There were 1,527 households, out of which 41.5% had children under the age of 18 living with them, 73.4% were married couples living together, 5.6% had a female householder with no husband present, and 18.5% were non-families. 15.1% of all households were made up of individuals, and 5.6% had someone living alone who was 65 years of age or older. The average household size was 2.85 and the average family size was 3.18.

In the township the population was spread out, with 29.3% under the age of 18, 6.2% from 18 to 24, 29.6% from 25 to 44, 25.6% from 45 to 64, and 9.3% who were 65 years of age or older.

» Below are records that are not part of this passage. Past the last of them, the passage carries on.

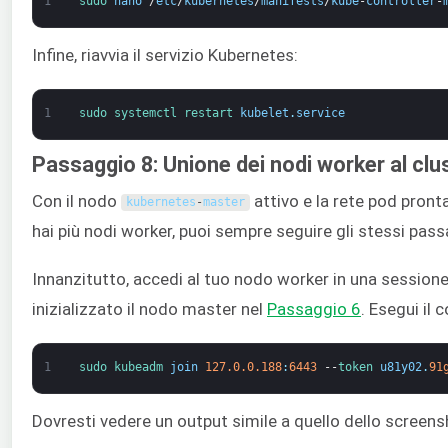
1
sudo 
nano
/
etc
/
kubernetes
/
manifests
/
kube
-
controller
-
Infine, riavvia il servizio Kubernetes:
1
sudo 
systemctl 
restart 
kubelet
.
service
Passaggio 8: Unione dei nodi worker al cl
Con il nodo
attivo e la rete pod pront
kubernetes
-
master
hai più nodi worker, puoi sempre seguire gli stessi pass
Innanzitutto, accedi al tuo nodo worker in una sessione
inizializzato il nodo master nel
Passaggio 6
. Esegui il
1
sudo 
kubeadm 
join
127.0.0.188
:
6443
--
token 
u81y02
.
91
Dovresti vedere un output simile a quello dello screens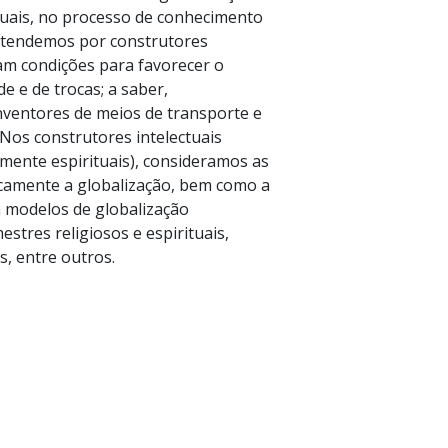
ctuais, no processo de conhecimento
ntendemos por construtores
ram condições para favorecer o
 e de trocas; a saber,
nventores de meios de transporte e
 Nos construtores intelectuais
mente espirituais), consideramos as
icamente a globalização, bem como a
m modelos de globalização
estres religiosos e espirituais,
s, entre outros.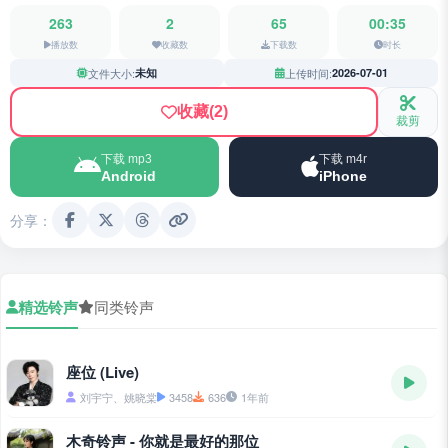
263
2
65
00:35
播放数
收藏数
下载数
时长
文件大小:
未知
上传时间:
2026-07-01
收藏
(2)
裁剪
下载 mp3
下载 m4r
Android
iPhone
分享：
精选铃声
同类铃声
座位 (Live)
刘宇宁、姚晓棠
3458
636
1年前
木奇铃声 - 你就是最好的那位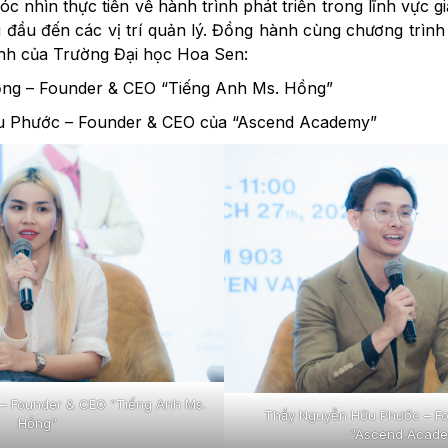
óc nhìn thực tiễn về hành trình phát triển trong lĩnh vực g
đầu đến các vị trí quản lý. Đồng hành cùng chương trình 
h của Trường Đại học Hoa Sen:
ồng – Founder & CEO “Tiếng Anh Ms. Hồng”
 Phước – Founder & CEO của “Ascend Academy”
– Founder & CEO “Tiếng Anh Ms.
Thầy Nguyễn Hữu Phước – F
Hồng”
“Ascend Acad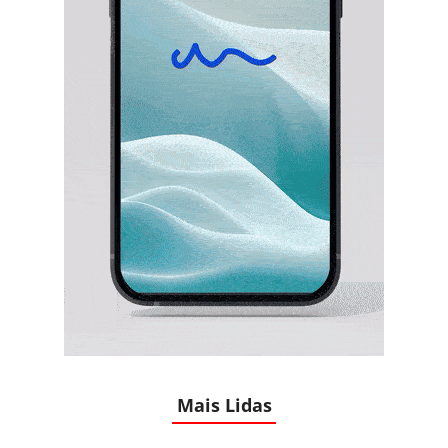
Mais Lidas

The median age was 37 years. For every 100 females, there were 101.5 males. For every 100 females age 18 and over, there were 101.5 males.

The median income for a household in the township was $53,026, and the median income for a family was $58,977. Males had a median income of $44,547 versus $25,270 for females. The per capita income for the township was $20,045. About 3.2% of families and 5.4% of the population were below the poverty line, including 7.4% of those under age 18 and 4.4% of those age 65 or over.